Thursday, November 25, 2004

So what if the UN lacks virtue?

Between the "Oil-for-Kickbacks" scandal, where Iraqis were impoverished and Saddam was made wealthy through corrupt UN bureaucrats, and the "Money-for-Sex" it seems that the UN lacks virtue. I'm not sure why this is surprising since it is staffed by human beings who, on average, have mediocre intelligence and morals, but there is something about groups that take a higher moral tone that raises expectations.

I believe that humans biologically "want" strong leaders that will "do the right thing", and this longing drives much of the demand for government intervention, and when the problem is too big for a nation state, supra-government intervention. And the mother of all supra-governments these days is the UN, which is why it's become the symbolic nexus of trans-national progressives (what the communitarian biological drive behind communism morphed into).

The problem with the UN is not that it is corrupt -- any human endeavors will have corruption -- but that there is no competition or accountability in its actions.
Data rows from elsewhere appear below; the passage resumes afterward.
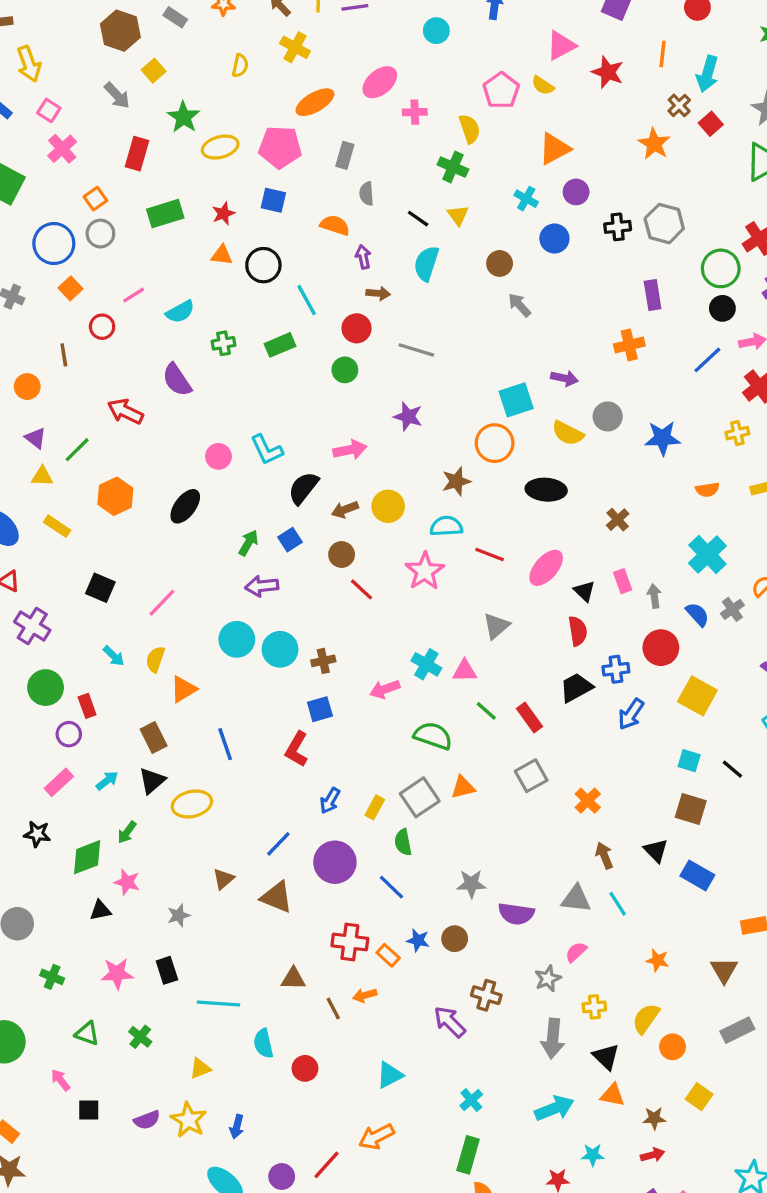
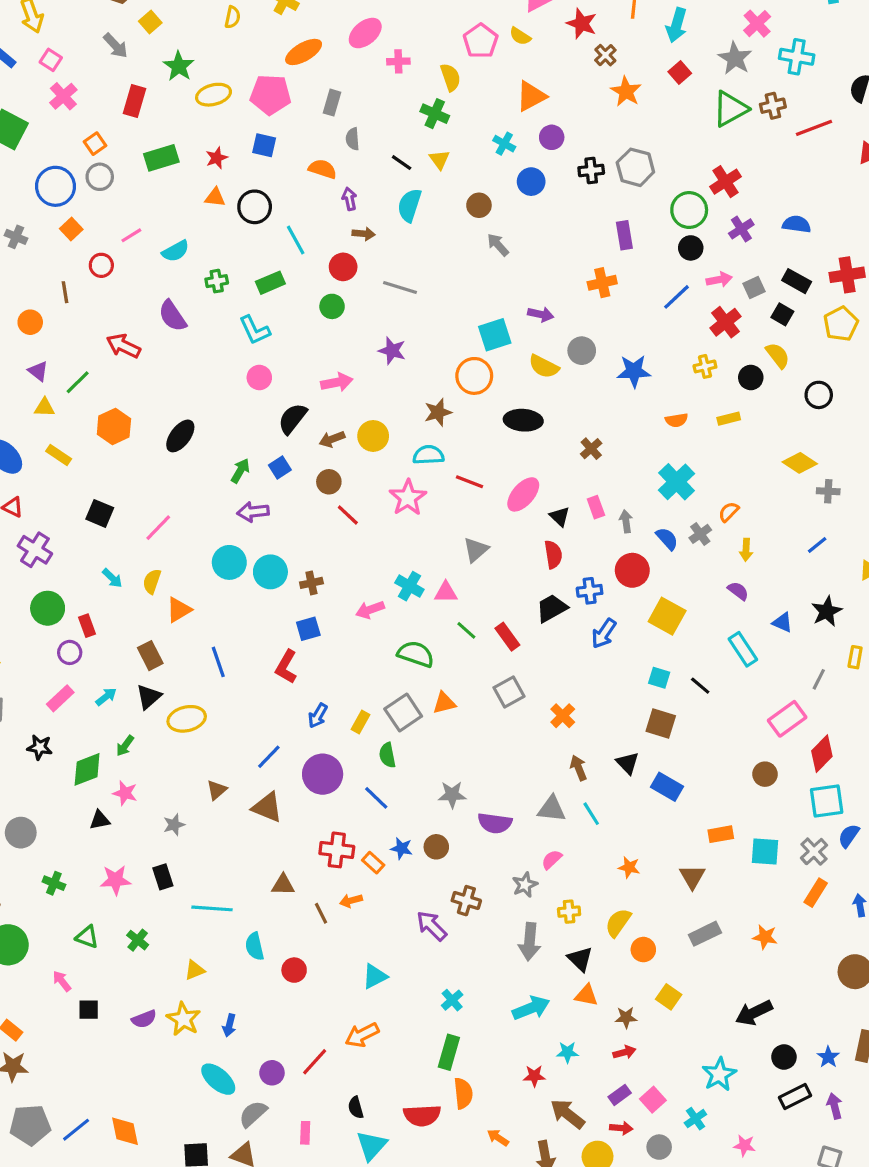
brown cross: (679, 105) -> (605, 55), moved
cyan L-shape: (267, 450) -> (255, 330), moved
pink circle: (218, 456) -> (259, 378), moved

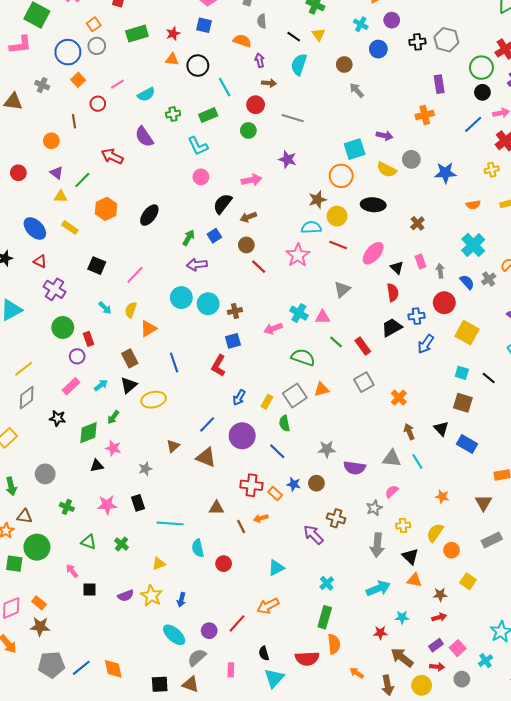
yellow circle: (373, 436) -> (337, 216), moved

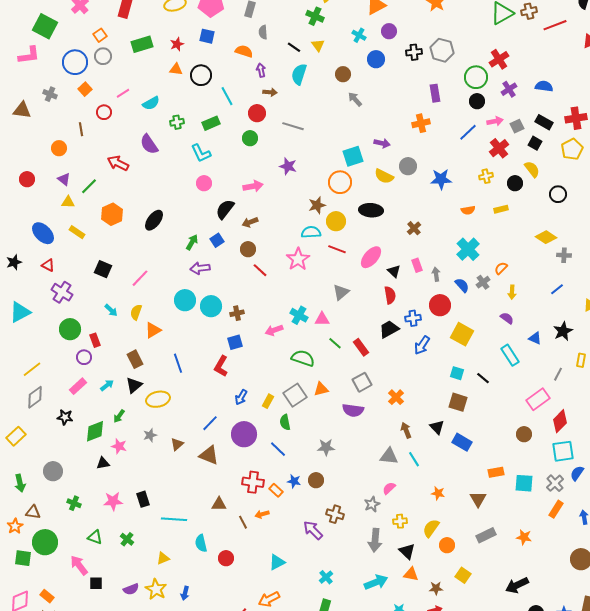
purple semicircle: (355, 468) -> (353, 410), moved
gray star: (145, 469) -> (150, 435), moved
pink arrow: (72, 571) -> (79, 565), size x1.5

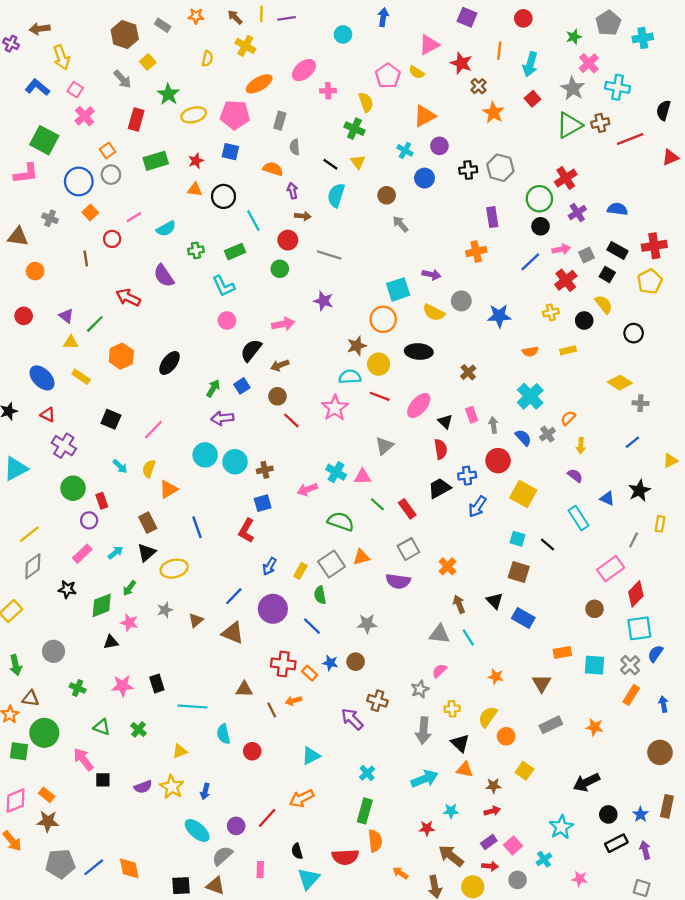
orange circle: (59, 148) -> (35, 271), moved

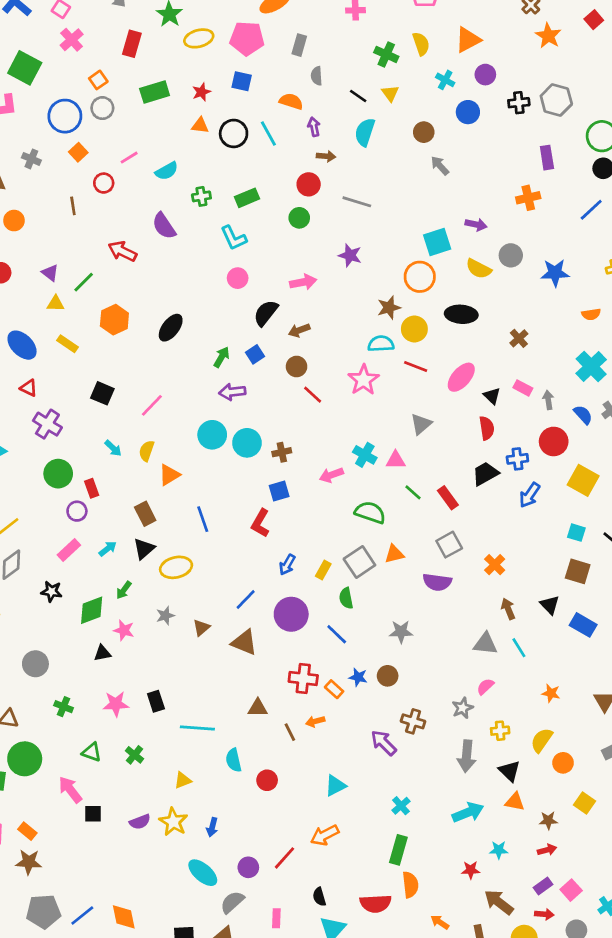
yellow semicircle: (366, 102) -> (421, 44), moved
cyan line: (253, 221) -> (268, 133), moved
pink rectangle: (472, 415) -> (523, 388), turned -42

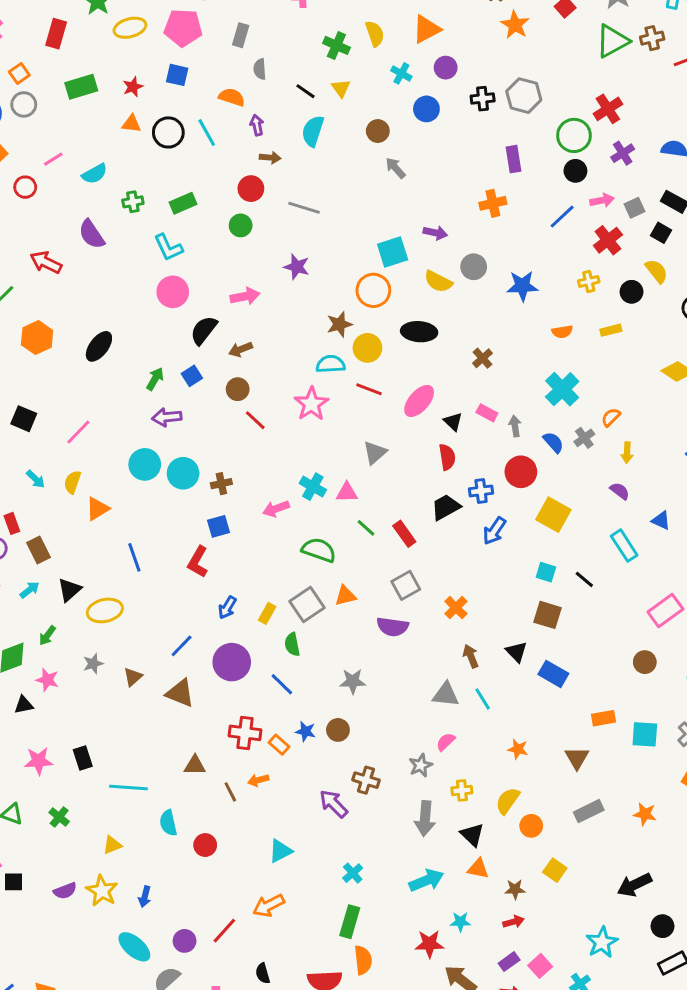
pink circle: (238, 278) -> (173, 292), size x1.4
brown rectangle: (145, 514) -> (38, 550), moved
red star: (471, 870) -> (429, 944), size x1.4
With a lack of these, competition will move towards individuals power-seeking, money-seeking, safety-seeking, quiet life-seeking, and perk-seeking, with accountability only at the individual level (i.e. "did I get what I was seeking?") This is in essence why other communitarian systems, such as communism, fail--they do not factor in the human preference for putting themselves, their family, and their friends (in that order) above others.

So what to do with the UN? The human desire for a strong, virtuous leader collides with the human preference for selfishness--there will always be a desire for supra-governance, and this supra-governance will always be corrupt. Can there be several world-governments? Can the current pretender (the UN) be neutered, so it continues to act as a symbol, sating our atavistic longings, but doing nothing and thus costing no more than what American taxpayers flush down that stinking drain?